J’avoue être tombé de haut lorsque j’ai réalisé l’ineptie de certaines chansons anglaises. Toute la magie s’écroulait ! Depuis, je me suis fait une raison, et je ne cherche que très rarement à percer le sens des chansons anglophones… surtout lorsqu’elles sont faites par des français !
Merci Denis pour cet article qui met le doigt sur la difficulté d’écrire en français. Tu l’expliques super bien, et j’avoue que l’on se sent vite emporté par des chansons en anglais Mais une fois traduites, les paroles sont vraiment à la ramasse parfois. OUI, il faut du talent pour écrire une belle chanson française …
Merci pour cet article qui perce enfin le secret de l’attirance qu’on éprouve pour les chansons anglaises. On attache trop d’importance aux mots quand la chanson est en français! Mais alors, comment expliquer que des chansons qui disent « nous nous en allerons » ou encore « Reprenez r’avec moi tous en chœur » ont autant de succès?

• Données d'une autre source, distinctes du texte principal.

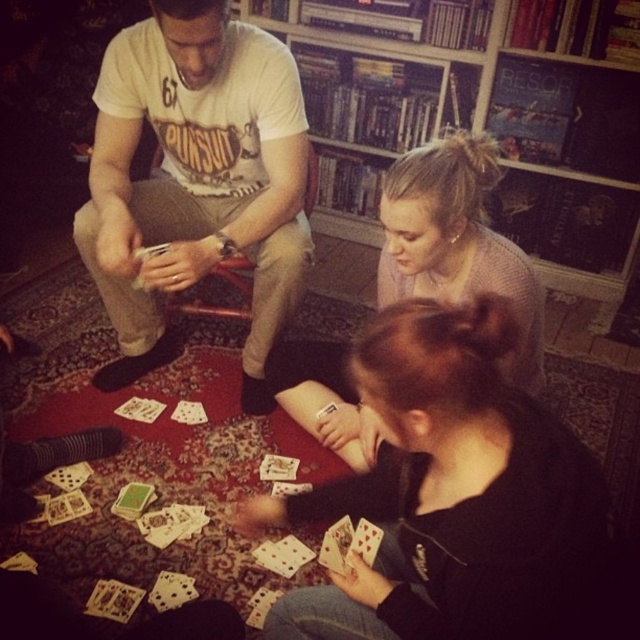 Is white cotton t-shirt at center to the left of wooden bookshelf at upper center from the viewer's perspective?

Yes, white cotton t-shirt at center is to the left of wooden bookshelf at upper center.

This screenshot has height=640, width=640. I want to click on white cotton t-shirt at center, so click(195, 179).

Is wooden bookshelf at upper center smaller than smooth pink sweater at center?

No.

Between point (330, 42) and point (480, 259), which one is positioned behind?

Point (330, 42)

Is point (476, 125) in front of point (410, 172)?

No, it is not.

Locate an element on the screen. The width and height of the screenshot is (640, 640). wooden bookshelf at upper center is located at coordinates (470, 129).

Is the position of white cotton t-shirt at center less distant than that of smooth pink sweater at center?

No, white cotton t-shirt at center is further to the viewer.

Does white cotton t-shirt at center appear on the right side of smooth pink sweater at center?

No, white cotton t-shirt at center is not to the right of smooth pink sweater at center.

Between point (296, 132) and point (465, 218), which one is positioned in front?

Point (465, 218) is in front.

Identify the location of white cotton t-shirt at center. (195, 179). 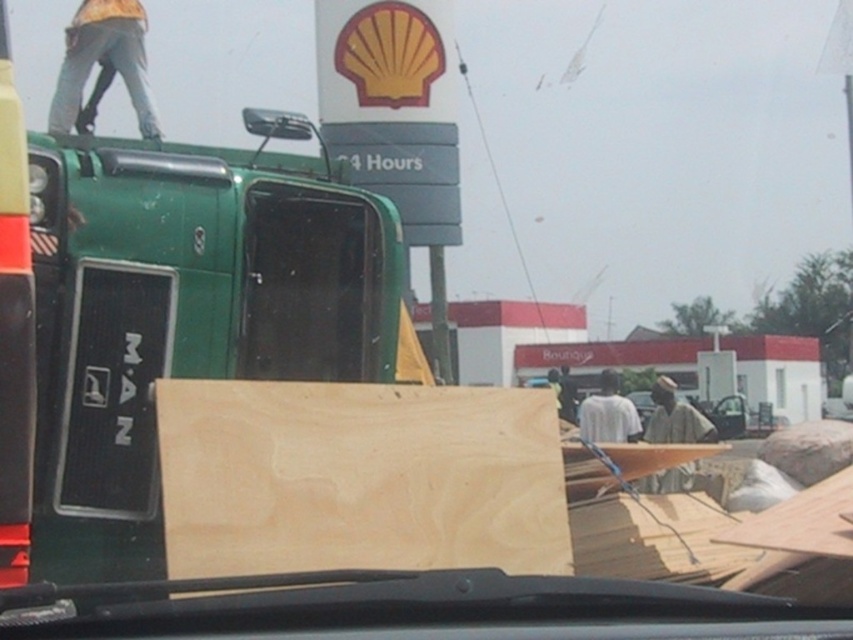 Question: Which point is farther to the camera?

Choices:
 (A) (370, 349)
 (B) (552, 428)
 (C) (631, 429)

Answer: (C)

Question: Can you confirm if transparent glass windshield at center is bigger than matte green truck at left?

Choices:
 (A) no
 (B) yes

Answer: (B)

Question: Estimate the real-world distances between objects in this image. Which object is closer to the transparent glass windshield at center?

Choices:
 (A) white matte shirt at center
 (B) matte green truck at left

Answer: (B)

Question: Can you confirm if light brown wood at center is bigger than jeans-clad figure at upper left?

Choices:
 (A) yes
 (B) no

Answer: (B)

Question: Is transparent glass windshield at center to the left of matte green truck at left from the viewer's perspective?

Choices:
 (A) no
 (B) yes

Answer: (A)

Question: Which point is closer to the camera?

Choices:
 (A) (7, 563)
 (B) (114, 8)
 (C) (614, 412)

Answer: (A) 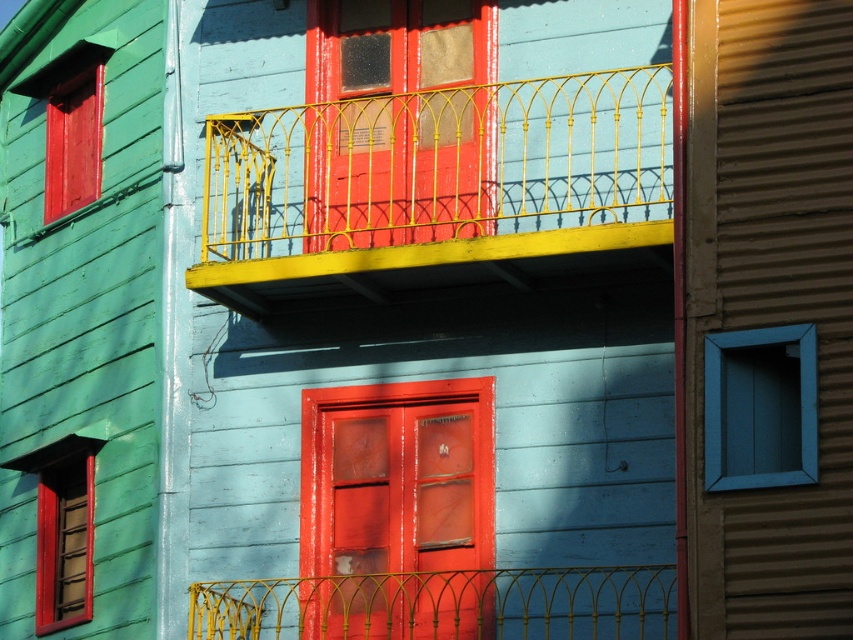 Is point (352, 403) positioned before point (654, 572)?

No, it is not.

Between glossy wood door at center and yellow wire mesh at center, which one is positioned higher?

Positioned higher is glossy wood door at center.

Which is behind, point (358, 454) or point (630, 634)?

Positioned behind is point (358, 454).

You are a GUI agent. You are given a task and a screenshot of the screen. Output one action in this format:
    pyautogui.click(x=<x>, y=<y>)
    Task: Click on the glossy wood door at center
    The image size is (853, 640).
    Given the screenshot: What is the action you would take?
    pyautogui.click(x=397, y=509)

Does blue wood window at right have a smaller size compared to yellow wire mesh at center?

Correct, blue wood window at right occupies less space than yellow wire mesh at center.

Which is below, blue wood window at right or yellow wire mesh at center?

Positioned lower is yellow wire mesh at center.

You are a GUI agent. You are given a task and a screenshot of the screen. Output one action in this format:
    pyautogui.click(x=<x>, y=<y>)
    Task: Click on the blue wood window at right
    The image size is (853, 640).
    Given the screenshot: What is the action you would take?
    pyautogui.click(x=788, y=294)

This screenshot has height=640, width=853. What are the coordinates of `blue wood window at right` in the screenshot? It's located at (788, 294).

Is point (573, 269) positioned in front of point (395, 516)?

Yes, it is.

Who is positioned more to the right, yellow wrought iron balcony at upper center or glossy wood door at center?

yellow wrought iron balcony at upper center

Where is `yellow wrought iron balcony at upper center`? yellow wrought iron balcony at upper center is located at coordinates (436, 189).

Identify the location of yellow wrought iron balcony at upper center. (436, 189). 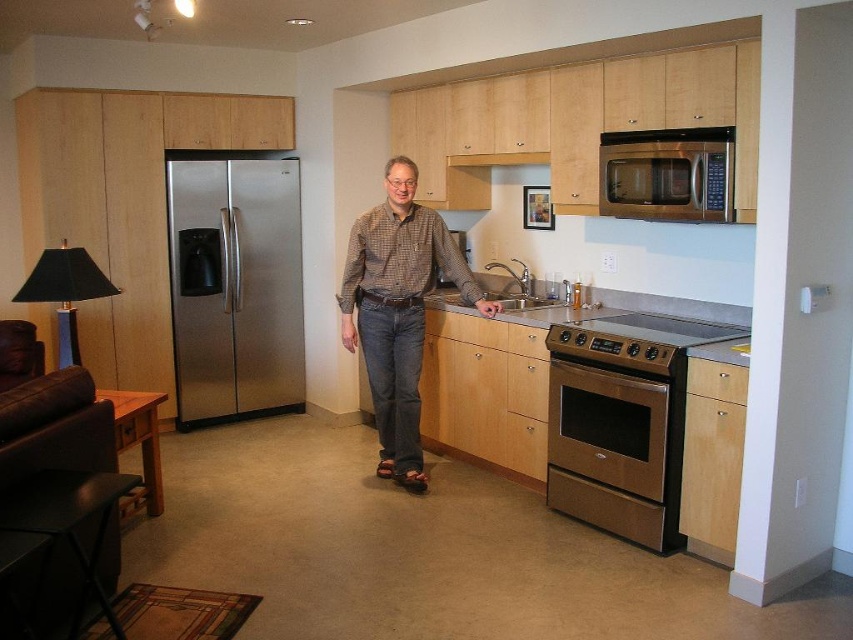 You are a delivery person who needs to place a small package on the counter between the brown checkered shirt at center and the stainless steel microwave at upper right. The package is 2 feet long. Is there enough space between them to place the package?

The distance between the brown checkered shirt at center and the stainless steel microwave at upper right is 3.74 feet. Since the package is 2 feet long, there is enough space to place it between them.

What object is located at the coordinates point (235,285) in the scene?

The point (235,285) marks the location of the stainless steel refrigerator at left. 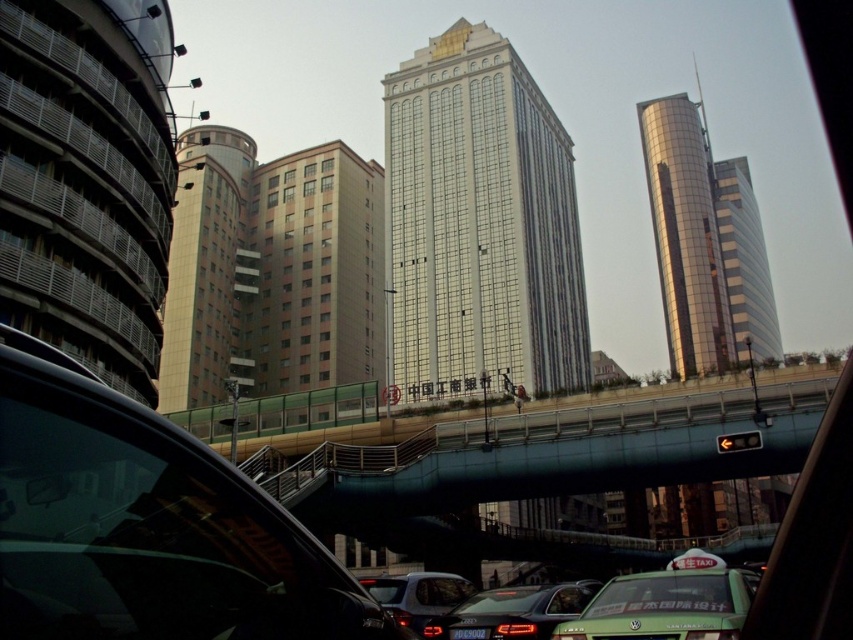 Question: Which is farther from the matte gray sedan at lower center?

Choices:
 (A) glossy glass tower at upper right
 (B) green metallic bridge at center

Answer: (A)

Question: Does beige textured building at center appear over green matte taxi at lower right?

Choices:
 (A) yes
 (B) no

Answer: (A)

Question: Which object is positioned closest to the beige textured building at center?

Choices:
 (A) glossy glass tower at upper right
 (B) white glass building at center
 (C) green matte taxi at lower right
 (D) green metallic bridge at center

Answer: (B)

Question: Does shiny black car at lower left come in front of glossy glass tower at upper right?

Choices:
 (A) no
 (B) yes

Answer: (B)

Question: Which is farther from the beige textured building at center?

Choices:
 (A) gold reflective glass tower at right
 (B) shiny black car at lower left
 (C) white glass building at center
 (D) matte black car at center

Answer: (B)

Question: Is glossy glass tower at upper right in front of matte black car at center?

Choices:
 (A) yes
 (B) no

Answer: (B) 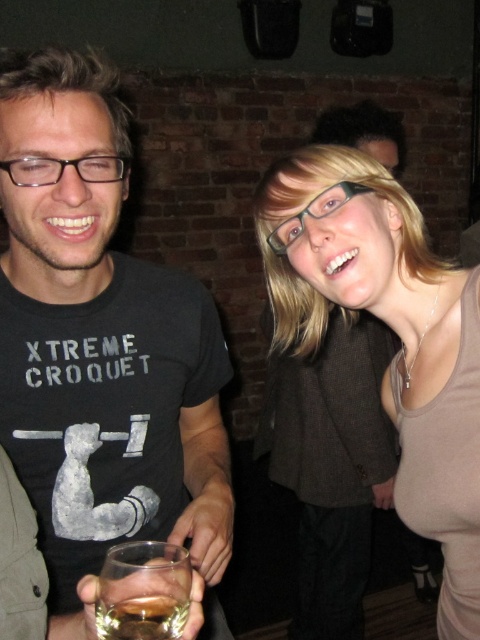 Question: Where is matte brown tank top at center located in relation to clear glass at lower center in the image?

Choices:
 (A) below
 (B) above

Answer: (B)

Question: Is gray cotton t-shirt at center to the left of matte brown tank top at center from the viewer's perspective?

Choices:
 (A) yes
 (B) no

Answer: (A)

Question: Estimate the real-world distances between objects in this image. Which object is closer to the gray cotton t-shirt at center?

Choices:
 (A) matte brown tank top at center
 (B) amber liquid glass at lower left
 (C) clear glass at lower center

Answer: (A)

Question: Based on their relative distances, which object is farther from the amber liquid glass at lower left?

Choices:
 (A) gray cotton t-shirt at center
 (B) matte brown tank top at center
 (C) clear glass at lower center

Answer: (B)

Question: Estimate the real-world distances between objects in this image. Which object is farther from the matte brown tank top at center?

Choices:
 (A) amber liquid glass at lower left
 (B) clear glass at lower center
 (C) gray cotton t-shirt at center

Answer: (A)

Question: Does gray cotton t-shirt at center lie in front of amber liquid glass at lower left?

Choices:
 (A) no
 (B) yes

Answer: (A) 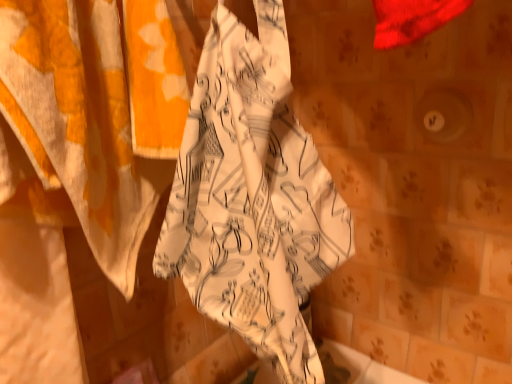 Question: Considering the relative sizes of white printed towel at center and white printed fabric at left in the image provided, is white printed towel at center bigger than white printed fabric at left?

Choices:
 (A) no
 (B) yes

Answer: (A)

Question: Does white printed towel at center lie behind white printed fabric at left?

Choices:
 (A) yes
 (B) no

Answer: (A)

Question: Is white printed towel at center taller than white printed fabric at left?

Choices:
 (A) no
 (B) yes

Answer: (A)

Question: Is white printed towel at center turned away from white printed fabric at left?

Choices:
 (A) yes
 (B) no

Answer: (B)

Question: Is white printed towel at center to the right of white printed fabric at left from the viewer's perspective?

Choices:
 (A) no
 (B) yes

Answer: (B)

Question: Is white printed towel at center thinner than white printed fabric at left?

Choices:
 (A) no
 (B) yes

Answer: (A)

Question: Could you tell me if white printed fabric at left is turned towards white printed towel at center?

Choices:
 (A) yes
 (B) no

Answer: (A)

Question: Can you confirm if white printed fabric at left is taller than white printed towel at center?

Choices:
 (A) yes
 (B) no

Answer: (A)

Question: Is white printed fabric at left outside of white printed towel at center?

Choices:
 (A) yes
 (B) no

Answer: (A)

Question: From the image's perspective, is white printed fabric at left over white printed towel at center?

Choices:
 (A) yes
 (B) no

Answer: (B)

Question: Considering the relative positions of white printed fabric at left and white printed towel at center in the image provided, is white printed fabric at left to the left of white printed towel at center from the viewer's perspective?

Choices:
 (A) yes
 (B) no

Answer: (A)

Question: Is white printed towel at center located within white printed fabric at left?

Choices:
 (A) no
 (B) yes

Answer: (A)

Question: Considering the positions of point (266, 218) and point (124, 274), is point (266, 218) closer or farther from the camera than point (124, 274)?

Choices:
 (A) closer
 (B) farther

Answer: (A) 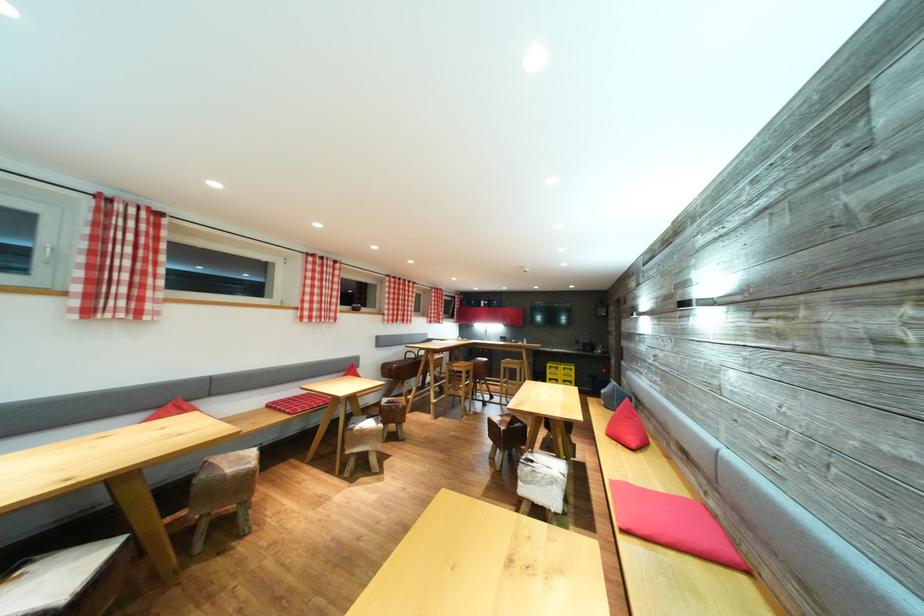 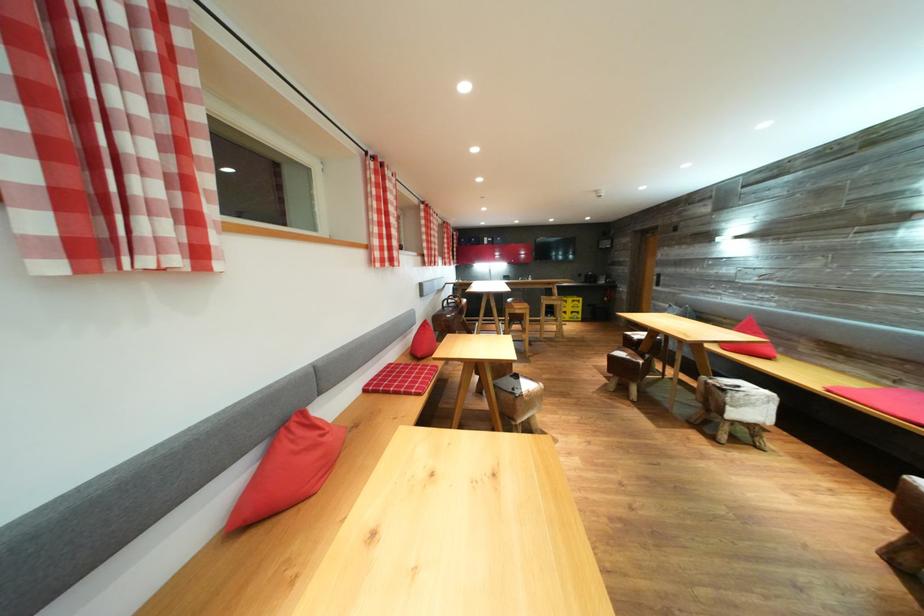 The point at (359, 435) is marked in the first image. Where is the corresponding point in the second image?

(528, 400) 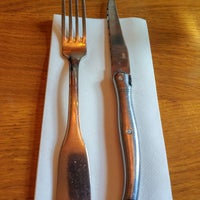 Where is `tabletop, wooden`? The height and width of the screenshot is (200, 200). tabletop, wooden is located at coordinates (175, 103). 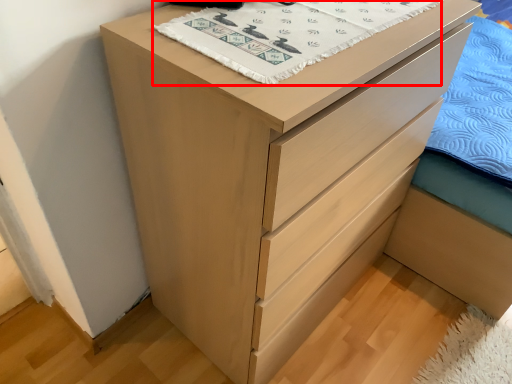 Question: From the image, what is the correct spatial relationship of blanket (annotated by the red box) in relation to bed frame?

Choices:
 (A) right
 (B) left

Answer: (B) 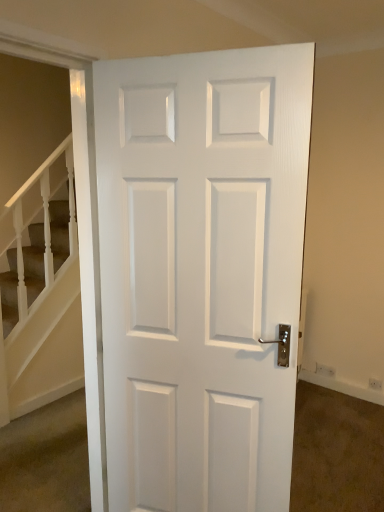 This screenshot has height=512, width=384. I want to click on white glossy door at center, so coord(202,274).

The image size is (384, 512). Describe the element at coordinates (202, 274) in the screenshot. I see `white glossy door at center` at that location.

The width and height of the screenshot is (384, 512). What do you see at coordinates (44, 302) in the screenshot?
I see `white textured stairs at left` at bounding box center [44, 302].

Where is `white textured stairs at left`? The width and height of the screenshot is (384, 512). white textured stairs at left is located at coordinates (44, 302).

What are the coordinates of `white glossy door at center` in the screenshot? It's located at (202, 274).

Considering the relative positions of white glossy door at center and white textured stairs at left in the image provided, is white glossy door at center to the right of white textured stairs at left from the viewer's perspective?

Yes.

Which object is closer to the camera, white glossy door at center or white textured stairs at left?

white glossy door at center is more forward.

Considering the positions of points (211, 471) and (43, 277), is point (211, 471) closer to camera compared to point (43, 277)?

Yes, point (211, 471) is in front of point (43, 277).

From the picture: From the image's perspective, which one is positioned lower, white glossy door at center or white textured stairs at left?

white textured stairs at left.

Looking at this image, from a real-world perspective, is white glossy door at center on top of white textured stairs at left?

Yes.

Which of these two, white glossy door at center or white textured stairs at left, is wider?

white glossy door at center is wider.

Which of these two, white glossy door at center or white textured stairs at left, stands taller?

white glossy door at center.

Can you confirm if white glossy door at center is smaller than white textured stairs at left?

Incorrect, white glossy door at center is not smaller in size than white textured stairs at left.

Is white glossy door at center situated inside white textured stairs at left or outside?

white glossy door at center is not enclosed by white textured stairs at left.

Is white glossy door at center in contact with white textured stairs at left?

No, white glossy door at center is not making contact with white textured stairs at left.

Looking at this image, is white glossy door at center positioned with its back to white textured stairs at left?

white glossy door at center does not have its back to white textured stairs at left.

Locate an element on the screen. This screenshot has height=512, width=384. stairwell that appears on the left of white glossy door at center is located at coordinates (44, 302).

Between white textured stairs at left and white glossy door at center, which one appears on the left side from the viewer's perspective?

white textured stairs at left is more to the left.

Which object is further away from the camera taking this photo, white textured stairs at left or white glossy door at center?

white textured stairs at left is behind.

Which is behind, point (7, 291) or point (280, 216)?

The point (7, 291) is farther from the camera.

From the image's perspective, which one is positioned higher, white textured stairs at left or white glossy door at center?

white glossy door at center, from the image's perspective.

From a real-world perspective, which is physically above, white textured stairs at left or white glossy door at center?

In real-world perspective, white glossy door at center is above.

Which object is wider, white textured stairs at left or white glossy door at center?

With larger width is white glossy door at center.

Considering the sizes of white textured stairs at left and white glossy door at center in the image, is white textured stairs at left taller or shorter than white glossy door at center?

In the image, white textured stairs at left appears to be shorter than white glossy door at center.

Between white textured stairs at left and white glossy door at center, which one has smaller size?

Smaller between the two is white textured stairs at left.

Is white textured stairs at left situated inside white glossy door at center or outside?

white textured stairs at left cannot be found inside white glossy door at center.

Is there a large distance between white textured stairs at left and white glossy door at center?

Yes.

Could you tell me if white textured stairs at left is facing white glossy door at center?

Yes.

How many degrees apart are the facing directions of white textured stairs at left and white glossy door at center?

There is a 70.4-degree angle between the facing directions of white textured stairs at left and white glossy door at center.

In the image, there is a white glossy door at center. Where is `stairwell below it (from the image's perspective)`? The height and width of the screenshot is (512, 384). stairwell below it (from the image's perspective) is located at coordinates click(x=44, y=302).

What are the coordinates of `door that is in front of the white textured stairs at left` in the screenshot? It's located at (202, 274).

In the image, there is a white glossy door at center. Find the location of `stairwell below it (from the image's perspective)`. stairwell below it (from the image's perspective) is located at coordinates (44, 302). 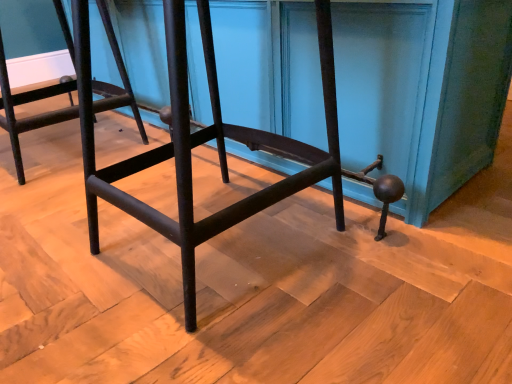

Ha ! Ha ! Bien vu ! C’est justement parce que ces mots « accrochent » notre oreille qu’ils nous marquent ! Ce qui est le plus rigolo, c’est qu’il n’y en a qu’un seul des deux qui l’a fait exprès ! 😀
Etant issu d’une culture étrangère, j’ai eu la chance d’apprendre une autre langue depuis petit (et pour moi c’est un don ☺️). En grandissant j’ai eu des facilités à apprendre d’autres langues, ce qui affecte également mon rapport à la musique. Le rythme est aussi important pour moi dans des musiques en anglais ou en espagnol mais je prête naturellement attention aux paroles (et la c’est une malédiction !)
Merci Rudy pour ton commentaire qui nous éclaire sur l’approche multiculturelle dans l’appréhension des paroles ! Notre monde est de plus en plus cosmopolite, et c’est vrai que les amateurs de chanson française sont souvent polyglottes !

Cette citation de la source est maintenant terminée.